Expert Evaluation of AI-Generated Multiple-Choice Questions for Portuguese Reading Comprehension
The paper "From Model to Classroom: Evaluating Generated MCQs for Portuguese with Narrative and Difficulty Concerns" explores the potential of generative models in automating the creation of Multiple-Choice Questions (MCQs) in Portuguese. This research fills a critical gap, as most prior studies have emphasized English, leaving other languages relatively unexplored.
Overview
The traditional process of crafting high-quality MCQs is often laborious and resource-intensive, particularly when aiming to achieve varying levels of difficulty and incorporate narrative elements.

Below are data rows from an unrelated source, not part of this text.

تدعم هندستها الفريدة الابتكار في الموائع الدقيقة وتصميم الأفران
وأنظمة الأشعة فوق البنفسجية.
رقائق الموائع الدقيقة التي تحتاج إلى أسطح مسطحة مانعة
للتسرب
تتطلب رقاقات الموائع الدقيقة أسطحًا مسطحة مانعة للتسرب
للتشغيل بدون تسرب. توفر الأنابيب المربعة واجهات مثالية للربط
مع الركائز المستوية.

This paper investigates whether state-of-the-art generative models can effectively automate this process for the Portuguese language, focusing on text comprehension for elementary school students.
Methodology
Two methods for generating MCQs were employed:
- One-Step Generation: This approach involved using LLMs like GPT-4 to generate MCQs directly from a prompt that included a narrative text, task description, and desired output format.
- Two-Step Generation: This method first created a "wh-question" using a smaller, bilingual model, followed by LLMs to generate the complete MCQ, including the answer and distractors.

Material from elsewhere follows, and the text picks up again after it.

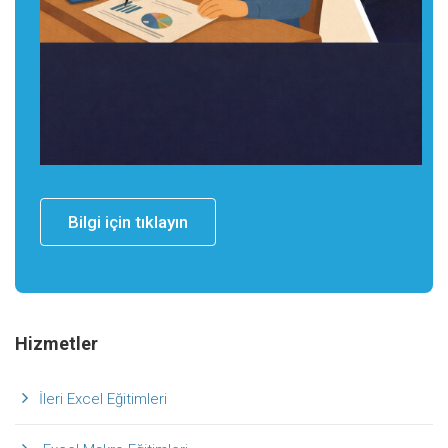
Bilgi için tıklayın
Hizmetler
İleri Excel Eğitimleri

For evaluation, the generated MCQs were compared against human-authored questions using both expert reviews and psychometric analysis derived from student responses.
Key Findings
Expert Review:
- Human-authored MCQs generally adhered slightly more to clarity and contextual alignment than those generated by models.
- Semantic errors occasionally appeared in both human-authored and AI-generated options.

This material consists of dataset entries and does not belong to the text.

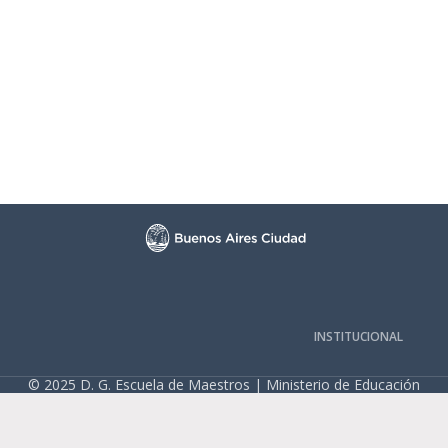
INSTITUCIONAL
© 2025 D. G. Escuela de Maestros | Ministerio de Educación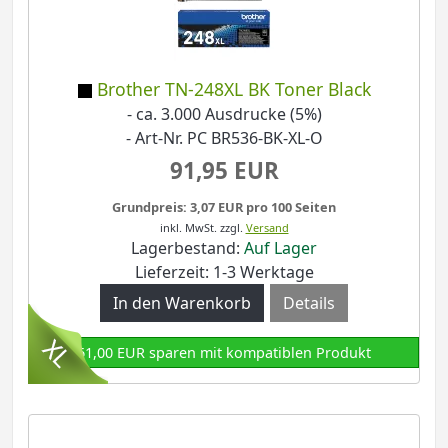
Brother TN-248XL BK Toner Black
- ca. 3.000 Ausdrucke (5%)
- Art-Nr. PC BR536-BK-XL-O
91,95 EUR
Grundpreis: 3,07 EUR pro 100 Seiten
inkl. MwSt.
zzgl.
Versand
Lagerbestand:
Auf Lager
Lieferzeit: 1-3 Werktage
Details
61,00 EUR sparen mit kompatiblen Produkt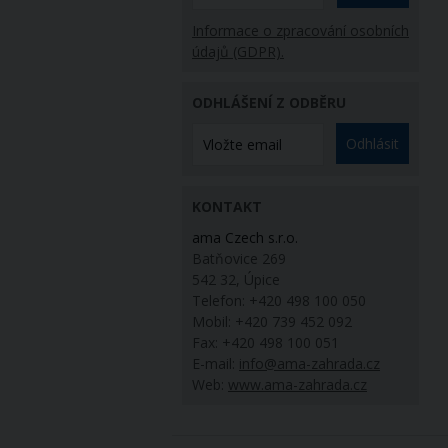
Informace o zpracování osobních
údajů (GDPR).
ODHLÁŠENÍ Z ODBĚRU
Odhlásit
KONTAKT
ama Czech s.r.o.
Batňovice 269
542 32, Úpice
Telefon: +420 498 100 050
Mobil: +420 739 452 092
Fax: +420 498 100 051
E-mail:
info@ama-zahrada.cz
Web:
www.ama-zahrada.cz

- Despite minor discrepancies, generated MCQs were often comparable to human-crafted questions, especially in terms of clarity and difficulty, according to human experts.
Psychometric Analysis:
- Difficulty and discrimination indices, derived from student responses, showed AI-generated questions to have a performance comparable to human-authored questions.
- LLM-generated MCQs engaged students with distractors as effectively as those written by humans.
Model-Annotated Difficulty:
- The difficulty ratings assigned by models showed a meaningful correlation with expert reviews and student performance, particularly when finalized post-generation rather than during it.
Implications and Future Directions
This research suggests that LLMs, like GPT-4, can be utilized effectively to generate educational assessment tools such as MCQs in underrepresented languages like Portuguese. However, the paper underscores that:
- Additional research is needed to refine model performance, such as reducing semantic errors.
- Further exploration of difficulty assignment during the generation process is warranted.
- The potential for employing these models in adaptive learning platforms, offering personalized education based on student needs, could be significant.
In conclusion, the potential of generative models in creating high-quality, multilingual educational resources is evident, offering considerable benefits for educators by reducing workload and enhancing resource accessibility in diverse linguistic settings.